What you do know is that you’ve been through a hard time and you don’t want to go through the same experience unnecessarily. You know that love always begins spontaneously, blindly, and optimistically, but nevertheless, confusion reigns in your head. Something isn’t exactly right.
“I hope that you at least won’t be so stupid as to believe that you can use one nail to extract another. None of them, I repeat, none of them, are the same size. If you stick another nail in the same spot, you just push the first one in further. If you put in in another spot, you multiply your wounds…”
How do you know if you’re in a rebound relationship?
Love is uncontrollable and unpredictable, which means it can end, and not always the way you’d like it to. However, when love begins, it has the virtue of being special and making you feel special. Each partner is blind to the other, seeing only perfection, with no place for doubts.
The rebound effect occurs in many new relationships that begin after the end of a long relationship. They tend to develop throughout the next year after the end of the previous relationship. Rebound relationships are also characterized by lasting a short time and being relatively unstable.
This happens because the person hasn’t properly grieved the emotional loss. That is, they haven’t had enough time to accept what happened or heal the recent wound. Instead, they run from accepting it by seeking a new experience that will make the process easier.
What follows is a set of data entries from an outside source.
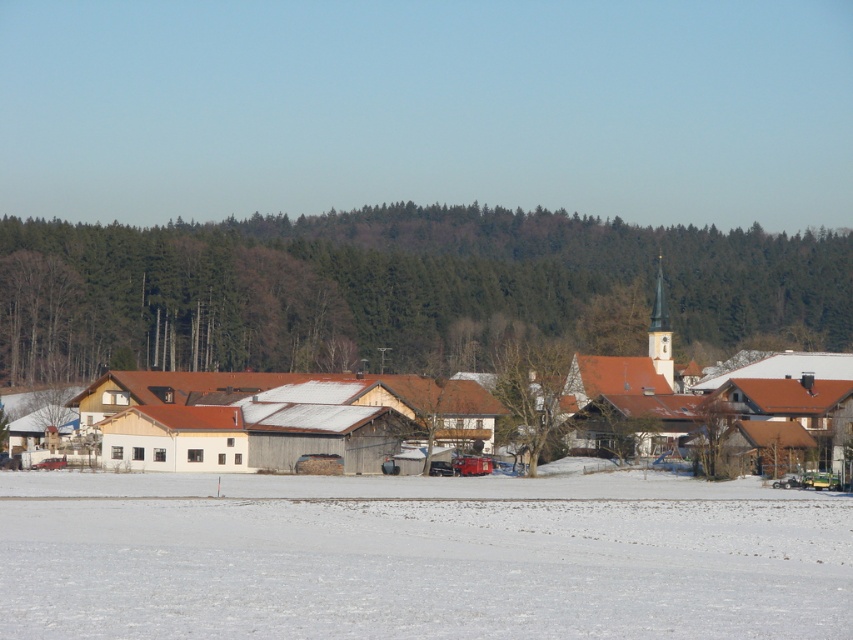 You are an artist trying to paint the winter scene. You want to place the brown wooden tree at center and the green leafy trees at center in your painting. Which one should you paint first to create the illusion of depth?

You should paint the green leafy trees at center first because the brown wooden tree at center is behind them, so you need to layer the brown wooden tree at center over the top to create depth.

You are standing in the snow covered field in the foreground of the winter landscape. You see a point marked at coordinates (401,291). What is located at that point?

The point at coordinates (401,291) marks green leafy trees at center.

You are an architect designing a new pathway that needs to pass between the white wooden houses at center and the brown wooden tree at center. Based on their positions in the image, which direction should the pathway be built to avoid obstacles?

The white wooden houses at center is located above the brown wooden tree at center, so the pathway should be built below the white wooden houses at center and above the brown wooden tree at center to avoid obstacles.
“…The nail that really gets hammered in, that perfect hole where barely any air can get in, never goes goes away. Only time can stop it from being felt. Only time can turn it into a scar.”
-Ernesto Pérez Vallejo-
The consequences of the rebound effect
Like Ernesto Pérez rightfully stated, one nail can’t drive out another. Because we’re humans with feelings, we need enough time to digest and integrate the experience. In fact, everybody who passes through our lives has a place in our hearts, and it’s a mistake to try and substitute them with other people.
It’s a mistake because in doing so, we’re either deceiving ourselves, or deceiving or using the other person. Rebound relationships are like masks that cover up our own personal needs. Deep down, what we’re really doing is adding weight to the burden of the breakup and acting dishonestly.
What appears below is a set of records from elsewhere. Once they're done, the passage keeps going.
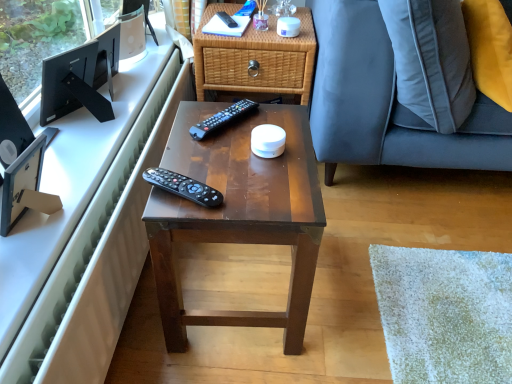 The height and width of the screenshot is (384, 512). Identify the location of black matte monitor at upper left, marked as the first television in a back-to-front arrangement. (80, 78).

Describe the element at coordinates (88, 232) in the screenshot. The height and width of the screenshot is (384, 512). I see `white glossy computer desk at upper left` at that location.

What is the approximate height of black plastic remote control at center, the 1th remote control in the bottom-to-top sequence?

3.11 centimeters.

Image resolution: width=512 pixels, height=384 pixels. Find the location of `black plastic remote control at center, which appears as the second remote control when viewed from the front`. black plastic remote control at center, which appears as the second remote control when viewed from the front is located at coordinates (222, 118).

Locate an element on the screen. This screenshot has height=384, width=512. black plastic picture frame at left, marked as the second television in a back-to-front arrangement is located at coordinates (25, 187).

Image resolution: width=512 pixels, height=384 pixels. Describe the element at coordinates (25, 187) in the screenshot. I see `black plastic picture frame at left, the 2th television in the top-to-bottom sequence` at that location.

Find the location of a particular element. This screenshot has width=512, height=384. black matte monitor at upper left, which is the 1th television in top-to-bottom order is located at coordinates (80, 78).

Can we say black plastic remote control at center, the 3th remote control from the back, lies outside black plastic remote control at upper center, which appears as the 3th remote control when viewed from the front?

Yes, black plastic remote control at center, the 3th remote control from the back, is located beyond the bounds of black plastic remote control at upper center, which appears as the 3th remote control when viewed from the front.

Which object is positioned more to the right, black plastic remote control at center, the 1th remote control in the bottom-to-top sequence, or black plastic remote control at upper center, which ranks as the 3th remote control in bottom-to-top order?

black plastic remote control at upper center, which ranks as the 3th remote control in bottom-to-top order, is more to the right.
The consequences of rebound relationships affect the new partner as well as yourself. You have to let yourself feel the pain in order to avoid later suffering and give yourself another chance at a real relationship.
If, on the other hand, you think you are the rebound, be very careful. Really observe and understand how they’re feeling, be cautious, and give in to the relationship only when you’re sure that the bond you’ve created is healthy for the both of you. Keep in mind that they might not be in the right place to decide what they want yet.
Learn to be single
Rebounding is simply the wrong way to move on, because if somebody has recently left an empty space in your heart, only you can relieve your pain and put yourself back together.
It’s necessary to learn how to be single, especially during the times when life hits you hard, so that you won’t be single forever. Hiding from the weight and the anxiety won’t help you move forward, and neither will believing that your happiness depends on other people.
“It’s pointless to look for it. When you least expect it, a bar will appear. And from then on, nothing will ever be the same. One day, you get a taste of glory, and the next day it breaks your heart. Or not. Or maybe you’re lucky, and you just end up jaded by happiness.”
Don’t pursue relationships when you’re really not capable of loving, overcome your past without erasing it, and don’t take any steps forward until you’re ready. That way, you can gradually find balance and be able to love again.